• **TASK PROMPT**
The output should consist solely of the line containing "vazdušni taksi uslediti nešto kasnije." and the lines that follow it through the end of the data below.

• **RECORDS FOR PROCESSING**
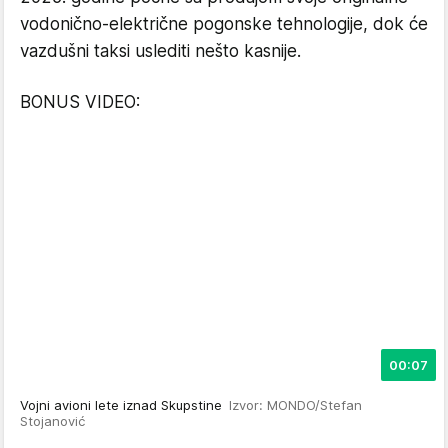
vodonično-električne pogonske tehnologije, dok će
vazdušni taksi uslediti nešto kasnije.
BONUS VIDEO:
00:07
Vojni avioni lete iznad Skupstine
Izvor: MONDO/Stefan
Stojanović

• **OUTPUT**
vazdušni taksi uslediti nešto kasnije.
BONUS VIDEO:
00:07
Vojni avioni lete iznad Skupstine
Izvor: MONDO/Stefan
Stojanović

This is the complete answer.